O parecer que disse não e a liminar que disse sim: NatJus e Tema 6
Parecer desfavorável do NatJus impede medicamento não incorporado? Decisão do TJ/SP mostra como Tema 6 e súmula vinculante 61 operam na prática: Nota técnica é prova qualificada, não veto.
quinta-feira, 17 de setembro de 2026
Atualizado em 16 de setembro de 2026 15:43
Um homem de 59 anos, morador de Garça, no interior de São Paulo, convive com uma doença que endurece a pele e, silenciosamente, os pulmões: Esclerose sistêmica progressiva difusa, agravada por pneumonite intersticial e hipertensão pulmonar secundária. Tentou o que o SUS oferecia. Sildenafila, tadalafila, nifedipino, anlodipino: Nenhum respondeu. O médico que o acompanha prescreveu então o riociguate, fármaco registrado na Anvisa, mas ausente das listas públicas de dispensação, a um custo mensal que ultrapassa R$ 25 mil. O pedido administrativo foi indeferido pela Secretaria de Estado da Saúde. Restou o Judiciário. E, dentro do processo, veio o parecer do NatJus, o núcleo de apoio técnico criado pelo CNJ justamente para orientar juízes em demandas de saúde: desfavorável ao fornecimento.
Para muitos, a história terminaria aí. Não terminou.
Em decisão de 14 de agosto de 2026, a juíza Bruna Maria Ramos Kessa, da 3ª vara de Garça, deferiu a tutela de urgência e determinou que município e Estado, solidariamente, forneçam o medicamento (processo -------). O caso, aparentemente miúdo, de comarca do interior, condensa a tese que sustento neste artigo: a nota técnica do NatJus é prova qualificada, não sentença antecipada. Quem a trata como veto desfigura o Tema 6 do STF. Quem a ignora, também.
O que o Tema 6 e a súmula vinculante 61 realmente exigem
Convém recuperar o desenho institucional. Ao julgar o Tema 6 da repercussão geral, o STF fixou que a ausência de incorporação de um medicamento às listas do SUS impede, como regra, seu fornecimento por decisão judicial. A exceção existe, mas é estreita: Exige, cumulativamente, a negativa administrativa prévia, a impossibilidade de substituição por fármaco disponível na rede pública, evidência científica de alto nível, imprescindibilidade clínica atestada de forma individualizada e incapacidade financeira do paciente. O Tribunal foi além e determinou a prévia consulta ao NatJus, quando disponível, vedando que a decisão se apoie exclusivamente na prescrição ou no laudo trazido pela parte. A súmula vinculante 61 consolidou essa arquitetura.

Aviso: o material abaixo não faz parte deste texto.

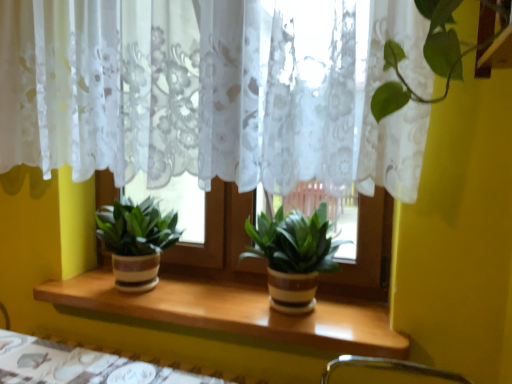 Describe the element at coordinates (293, 256) in the screenshot. The height and width of the screenshot is (384, 512). I see `green matte plant at center, which ranks as the first houseplant in right-to-left order` at that location.

Locate an element on the screen. The height and width of the screenshot is (384, 512). green matte plant at center, which is counted as the first houseplant, starting from the left is located at coordinates (136, 241).

At what (x,y) coordinates should I click in order to perform the action: click on white lace curtain at center. Please return your answer as a coordinate pair (x, y). Looking at the image, I should click on (213, 91).

Can you tell me how much white lace curtain at center and green matte plant at center, which is counted as the first houseplant, starting from the left, differ in facing direction?

There is a 0.000405-degree angle between the facing directions of white lace curtain at center and green matte plant at center, which is counted as the first houseplant, starting from the left.

Can you confirm if white lace curtain at center is thinner than green matte plant at center, the 2th houseplant viewed from the right?

Correct, the width of white lace curtain at center is less than that of green matte plant at center, the 2th houseplant viewed from the right.

Which object is positioned more to the right, white lace curtain at center or green matte plant at center, which is counted as the first houseplant, starting from the left?

white lace curtain at center is more to the right.

Between point (264, 175) and point (142, 251), which one is positioned behind?

The point (142, 251) is behind.

Measure the distance between wooden at center and green matte plant at center, which is counted as the first houseplant, starting from the left.

wooden at center and green matte plant at center, which is counted as the first houseplant, starting from the left, are 9.72 inches apart from each other.

From the image's perspective, does wooden at center appear lower than green matte plant at center, which is counted as the first houseplant, starting from the left?

Yes, from the image's perspective, wooden at center is beneath green matte plant at center, which is counted as the first houseplant, starting from the left.

Is wooden at center looking in the opposite direction of green matte plant at center, the 2th houseplant viewed from the right?

That's not correct — wooden at center is not looking away from green matte plant at center, the 2th houseplant viewed from the right.

Looking at their sizes, would you say wooden at center is wider or thinner than green matte plant at center, the 2th houseplant viewed from the right?

wooden at center is wider than green matte plant at center, the 2th houseplant viewed from the right.

Is green matte plant at center, which ranks as the first houseplant in right-to-left order, shorter than green matte plant at center, the 2th houseplant viewed from the right?

Incorrect, the height of green matte plant at center, which ranks as the first houseplant in right-to-left order, does not fall short of that of green matte plant at center, the 2th houseplant viewed from the right.

From a real-world perspective, which object stands above the other?

In real-world perspective, green matte plant at center, which is counted as the first houseplant, starting from the left, is above.

How many degrees apart are the facing directions of green matte plant at center, which ranks as the first houseplant in right-to-left order, and green matte plant at center, the 2th houseplant viewed from the right?

The angle between the facing direction of green matte plant at center, which ranks as the first houseplant in right-to-left order, and the facing direction of green matte plant at center, the 2th houseplant viewed from the right, is 0.00113 degrees.

Is point (249, 232) farther from camera compared to point (149, 230)?

No, (249, 232) is in front of (149, 230).

Considering the sizes of objects wooden table at lower center and white lace curtain at center in the image provided, who is shorter, wooden table at lower center or white lace curtain at center?

Standing shorter between the two is wooden table at lower center.

Is point (49, 360) less distant than point (283, 59)?

No, (49, 360) is behind (283, 59).

Is wooden table at lower center positioned with its back to white lace curtain at center?

wooden table at lower center does not have its back to white lace curtain at center.

Which of these two, wooden at center or white lace curtain at center, is smaller?

wooden at center is smaller.

What's the angular difference between wooden at center and white lace curtain at center's facing directions?

The angle between the facing direction of wooden at center and the facing direction of white lace curtain at center is 0.000323 degrees.

Which is behind, point (186, 315) or point (104, 135)?

The point (104, 135) is farther from the camera.

Could you tell me if wooden at center is facing white lace curtain at center?

No.

Which object is closer to the camera, green matte plant at center, which is the 2th houseplant in left-to-right order, or wooden at center?

Positioned in front is wooden at center.

Between green matte plant at center, which is the 2th houseplant in left-to-right order, and wooden at center, which one appears on the right side from the viewer's perspective?

green matte plant at center, which is the 2th houseplant in left-to-right order.

Looking at this image, is green matte plant at center, which ranks as the first houseplant in right-to-left order, next to wooden at center and touching it?

No, green matte plant at center, which ranks as the first houseplant in right-to-left order, is not next to wooden at center.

O propósito é conhecido de quem acompanha a judicialização da saúde: racionalizar, não fechar a porta. O sistema desenhado pelo STF desconfia tanto do juiz que defere por compaixão, sem lastro probatório, quanto do gestor que indefere por rotina, sem examinar o doente concreto. Entre os dois extremos, instalou-se um filtro técnico. A questão que o caso de Garça responde é o que acontece quando esse filtro devolve um “não” e o restante da prova aponta em direção oposta.
Nota técnica: Prova qualificada, não sentença antecipada
A nota técnica 5.699/26 do NatJus concluiu contra o fornecimento do riociguate. Leitura apressada encerraria o processo nesse parágrafo. A magistrada leu o documento inteiro, e nele encontrou algo que a conclusão não anunciava: o próprio parecer reconhecia estudos demonstrando que o riociguate, comparado com placebo, melhorou o teste de caminhada de seis minutos, a classe funcional da OMS e as pressões pulmonares, com eficácia mantida por dois anos, em pacientes com hipertensão pulmonar associada a doenças do tecido conjuntivo, população que inclui a esclerose sistêmica. A ressalva do órgão era a limitação de dados específicos para o recorte exato da doença do autor. Limitação de dados não é ausência de evidência. São coisas distintas, e a decisão soube distingui-las.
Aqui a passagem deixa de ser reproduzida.